Data for analysis Block Start
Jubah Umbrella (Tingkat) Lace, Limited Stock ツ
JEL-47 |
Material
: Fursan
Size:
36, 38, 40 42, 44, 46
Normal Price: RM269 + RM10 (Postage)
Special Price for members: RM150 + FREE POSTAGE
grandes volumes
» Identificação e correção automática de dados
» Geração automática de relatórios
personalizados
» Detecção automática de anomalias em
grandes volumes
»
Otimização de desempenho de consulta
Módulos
Data for analysis Block End
- [Exercise] Answer with a single number, the count of lines in the data that contain "automática".

- [Result of this task] 3